- [What is being asked] In the records below, find each line that holds "Garis" and return it.

### Dataset content

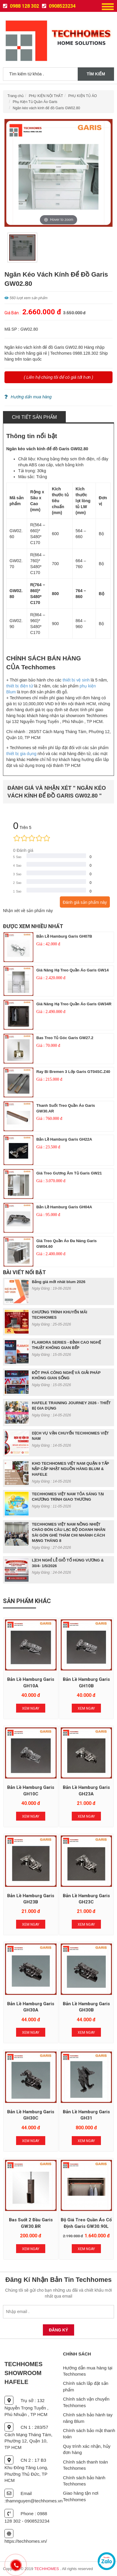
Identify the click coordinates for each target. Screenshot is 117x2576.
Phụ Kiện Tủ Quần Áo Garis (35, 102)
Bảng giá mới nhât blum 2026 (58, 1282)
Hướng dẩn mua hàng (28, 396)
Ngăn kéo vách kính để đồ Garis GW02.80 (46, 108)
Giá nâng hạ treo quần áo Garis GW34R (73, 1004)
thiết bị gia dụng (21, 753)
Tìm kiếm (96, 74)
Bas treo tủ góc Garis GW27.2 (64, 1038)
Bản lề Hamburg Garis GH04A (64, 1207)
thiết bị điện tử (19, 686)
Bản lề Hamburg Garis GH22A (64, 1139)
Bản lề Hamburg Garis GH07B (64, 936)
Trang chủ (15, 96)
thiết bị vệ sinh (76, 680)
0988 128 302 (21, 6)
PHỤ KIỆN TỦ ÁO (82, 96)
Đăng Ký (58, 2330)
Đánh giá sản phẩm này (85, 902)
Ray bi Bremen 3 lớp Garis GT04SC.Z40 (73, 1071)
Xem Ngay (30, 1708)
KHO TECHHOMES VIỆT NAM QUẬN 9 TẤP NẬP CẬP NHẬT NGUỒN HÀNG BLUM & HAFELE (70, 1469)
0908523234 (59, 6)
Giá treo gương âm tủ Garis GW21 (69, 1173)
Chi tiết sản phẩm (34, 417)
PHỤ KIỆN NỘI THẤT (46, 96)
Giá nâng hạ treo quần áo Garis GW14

######

- [Answer]
Phụ Kiện Tủ Quần Áo Garis (35, 102)
Ngăn kéo vách kính để đồ Garis GW02.80 (46, 108)
Giá nâng hạ treo quần áo Garis GW34R (73, 1004)
Bas treo tủ góc Garis GW27.2 (64, 1038)
Bản lề Hamburg Garis GH04A (64, 1207)
Bản lề Hamburg Garis GH22A (64, 1139)
Bản lề Hamburg Garis GH07B (64, 936)
Ray bi Bremen 3 lớp Garis GT04SC.Z40 (73, 1071)
Giá treo gương âm tủ Garis GW21 (69, 1173)
Giá nâng hạ treo quần áo Garis GW14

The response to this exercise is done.